Chris has a master's degree in history and teaches at the University of Northern Colorado.

In the history of Western music, the Baroque orchestra holds a very important position. In this lesson, explore the formation and structure of the Baroque orchestra, and test your understanding with a brief quiz.

The Baroque Orchestra

Hey, what's wrong with this orchestra? Somebody told me that it's broken. Yeah, they said it was a broke orchestra. So what's wrong with it? Oh, not broke? Baroque! That makes more sense.

The Baroque period was an era in western history that lasted from roughly 1600-1750. This period was characterized by powerful monarchs, elaborate and intricate art, massive, grandiose architecture and, of course, a musical style to match. And one of the greatest innovations of the Baroque era was the orchestra, a large instrumental ensemble.

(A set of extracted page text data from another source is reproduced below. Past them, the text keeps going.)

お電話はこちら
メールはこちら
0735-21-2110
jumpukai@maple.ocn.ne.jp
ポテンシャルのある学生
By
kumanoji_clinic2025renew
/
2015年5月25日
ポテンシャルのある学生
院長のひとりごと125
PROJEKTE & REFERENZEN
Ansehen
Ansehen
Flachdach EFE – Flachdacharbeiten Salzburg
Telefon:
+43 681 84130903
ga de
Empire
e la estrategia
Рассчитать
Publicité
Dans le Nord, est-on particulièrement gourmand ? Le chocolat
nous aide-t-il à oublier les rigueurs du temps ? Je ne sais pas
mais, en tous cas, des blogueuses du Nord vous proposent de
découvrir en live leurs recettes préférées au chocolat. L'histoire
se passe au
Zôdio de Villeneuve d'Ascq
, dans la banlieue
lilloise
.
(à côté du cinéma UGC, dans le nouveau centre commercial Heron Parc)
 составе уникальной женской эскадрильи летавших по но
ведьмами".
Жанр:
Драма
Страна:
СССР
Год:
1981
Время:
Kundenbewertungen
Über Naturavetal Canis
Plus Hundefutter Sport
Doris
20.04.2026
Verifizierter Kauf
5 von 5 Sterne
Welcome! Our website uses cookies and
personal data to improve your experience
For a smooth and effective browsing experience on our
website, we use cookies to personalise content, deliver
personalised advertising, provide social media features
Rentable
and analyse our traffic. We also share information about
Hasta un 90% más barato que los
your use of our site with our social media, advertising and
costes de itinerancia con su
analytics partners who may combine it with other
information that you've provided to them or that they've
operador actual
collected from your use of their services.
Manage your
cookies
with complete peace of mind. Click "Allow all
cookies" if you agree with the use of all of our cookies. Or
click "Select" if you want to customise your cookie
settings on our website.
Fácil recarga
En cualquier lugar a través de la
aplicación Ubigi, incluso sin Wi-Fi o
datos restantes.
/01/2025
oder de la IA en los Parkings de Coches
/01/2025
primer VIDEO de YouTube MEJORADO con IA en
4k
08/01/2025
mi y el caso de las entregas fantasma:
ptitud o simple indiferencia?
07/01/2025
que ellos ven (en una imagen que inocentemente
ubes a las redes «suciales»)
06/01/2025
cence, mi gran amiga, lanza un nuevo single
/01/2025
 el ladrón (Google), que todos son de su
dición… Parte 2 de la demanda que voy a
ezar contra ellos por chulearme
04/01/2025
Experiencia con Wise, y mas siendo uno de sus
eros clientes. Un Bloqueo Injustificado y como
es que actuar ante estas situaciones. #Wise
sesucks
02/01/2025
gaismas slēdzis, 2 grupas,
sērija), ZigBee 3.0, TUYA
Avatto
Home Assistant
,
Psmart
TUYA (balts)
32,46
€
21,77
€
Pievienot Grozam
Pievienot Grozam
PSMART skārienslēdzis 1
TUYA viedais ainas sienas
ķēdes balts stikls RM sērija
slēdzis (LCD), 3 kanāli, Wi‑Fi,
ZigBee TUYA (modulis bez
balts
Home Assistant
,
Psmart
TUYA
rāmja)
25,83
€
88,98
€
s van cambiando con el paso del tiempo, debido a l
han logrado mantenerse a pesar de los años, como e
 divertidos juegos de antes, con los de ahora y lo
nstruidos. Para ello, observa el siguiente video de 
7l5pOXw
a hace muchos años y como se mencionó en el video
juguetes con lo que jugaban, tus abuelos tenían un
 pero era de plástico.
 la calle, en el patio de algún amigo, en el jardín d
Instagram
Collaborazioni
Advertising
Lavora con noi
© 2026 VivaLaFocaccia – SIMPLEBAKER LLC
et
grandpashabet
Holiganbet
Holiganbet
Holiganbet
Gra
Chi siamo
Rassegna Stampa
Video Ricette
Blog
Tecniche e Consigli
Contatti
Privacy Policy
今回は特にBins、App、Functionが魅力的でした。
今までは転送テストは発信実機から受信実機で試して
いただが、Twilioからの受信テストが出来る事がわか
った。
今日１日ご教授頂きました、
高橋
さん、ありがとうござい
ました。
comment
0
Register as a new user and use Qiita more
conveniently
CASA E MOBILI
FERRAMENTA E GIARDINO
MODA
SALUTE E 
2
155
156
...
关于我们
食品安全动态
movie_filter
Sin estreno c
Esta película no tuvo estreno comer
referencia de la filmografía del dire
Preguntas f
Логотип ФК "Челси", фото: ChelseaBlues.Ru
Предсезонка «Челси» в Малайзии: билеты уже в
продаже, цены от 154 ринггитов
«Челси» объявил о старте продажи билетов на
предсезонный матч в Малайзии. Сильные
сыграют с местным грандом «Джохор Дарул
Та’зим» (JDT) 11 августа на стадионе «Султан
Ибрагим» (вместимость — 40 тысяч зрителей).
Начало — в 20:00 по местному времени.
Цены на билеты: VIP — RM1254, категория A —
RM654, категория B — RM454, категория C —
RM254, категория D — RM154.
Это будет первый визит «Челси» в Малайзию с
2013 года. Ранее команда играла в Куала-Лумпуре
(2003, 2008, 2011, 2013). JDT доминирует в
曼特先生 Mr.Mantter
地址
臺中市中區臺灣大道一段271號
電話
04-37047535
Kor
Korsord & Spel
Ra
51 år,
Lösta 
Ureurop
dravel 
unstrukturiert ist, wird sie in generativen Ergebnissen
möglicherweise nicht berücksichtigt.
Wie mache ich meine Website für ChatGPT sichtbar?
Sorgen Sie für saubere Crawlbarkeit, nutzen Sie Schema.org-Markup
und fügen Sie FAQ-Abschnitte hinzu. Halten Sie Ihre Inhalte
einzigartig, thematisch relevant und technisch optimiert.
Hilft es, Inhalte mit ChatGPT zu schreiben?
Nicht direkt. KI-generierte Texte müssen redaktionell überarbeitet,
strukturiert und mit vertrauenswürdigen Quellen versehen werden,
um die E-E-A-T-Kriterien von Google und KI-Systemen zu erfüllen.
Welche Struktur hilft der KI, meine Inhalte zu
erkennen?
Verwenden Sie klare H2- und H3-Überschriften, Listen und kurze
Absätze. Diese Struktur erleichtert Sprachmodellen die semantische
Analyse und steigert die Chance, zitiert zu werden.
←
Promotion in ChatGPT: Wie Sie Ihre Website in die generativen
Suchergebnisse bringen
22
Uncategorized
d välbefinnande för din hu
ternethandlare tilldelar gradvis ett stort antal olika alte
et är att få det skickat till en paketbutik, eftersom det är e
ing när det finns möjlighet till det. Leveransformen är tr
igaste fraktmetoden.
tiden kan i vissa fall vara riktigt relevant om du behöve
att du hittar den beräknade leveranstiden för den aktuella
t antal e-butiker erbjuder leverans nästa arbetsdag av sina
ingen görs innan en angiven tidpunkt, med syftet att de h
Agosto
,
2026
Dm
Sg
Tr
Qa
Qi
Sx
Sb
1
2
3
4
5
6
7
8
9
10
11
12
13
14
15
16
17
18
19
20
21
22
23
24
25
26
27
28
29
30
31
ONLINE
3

Although musical groups were common throughout Western history, the Baroque orchestra standardized instrumental music in new ways, ways that define Western music to this day. That's a long-lasting legacy, but hey, if it ain't Baroque, don't fix it!

Baroque Music

Before we really get into the orchestra, let's talk a bit about Baroque music. Before this era, music was rarely played by large groups. It was much more along the lines of medieval minstrels and that sort of thing. Composers would write melodies, and those melodies could really be picked up by any instrument.

Then, in the early 1600s, the Italian composer Claudio Monteverdi said forget this, I know exactly what I want my music to sound like and wrote a score for specific instruments. The flutes played this piece, the cornets played this piece, the percussion played this piece. Thus, the idea of the modern orchestra was born, in which each member of an ensemble has a specific part of the music to play.

Baroque music, like everything else Baroque, was much more elaborate and intricate than anything that came before. Rather than all instruments playing variations of the melody, the main musical theme, composers experimented more with harmonies, complementary notes and rhythms that support the melody. So, you'd have one set of instruments play the melody, and the others playing harmonies. This made for a much more intricate and ornate type of music.

Baroque music also standardized the idea of tonality, in which a single tone in a musical scale is the central focus of the piece. All other notes are written based on their relation to that central tone. Tonality gives Baroque music a consistent structure and form and defined Western music for centuries.

We can thank French composer Jean-Philippe Rameau for really setting this up. His 1722 Treatise on Harmony was one of the most important works of Baroque musical theory, which standardized tonality through mathematical formulas and the relationships between harmonies. This sounds complex, but really it was these ideas that gave Western music the sounds that we think of as classical music.

Orchestras and Composers

So Baroque orchestras played Baroque music, but what did the orchestras look like? The modern orchestra is very standardized in terms of size and instruments, but the Baroque orchestra was still nailing these things down. After all, the orchestra was a pretty new phenomenon. Some were as large as 150 instrumentalists; some were only about 20. This wasn't really standardized until later.

However, what instruments were used was a bit more common. Generally, the Baroque orchestra had five sections of instruments: woodwinds, brass, percussion, strings, and harpsichord. The strings or harpsichord almost always carried the melody, with brass and woodwinds providing the harmonies. The percussion section was pretty small at this time, and often only included a timpani drum.

But, do you notice anything missing? How about a conductor? Baroque orchestras generally did not have a conductor. Instead, the first violinist or the harpsichordist would often keep time and indicate when the orchestra should start or stop playing. Actually, this person was commonly the composer of the music as well.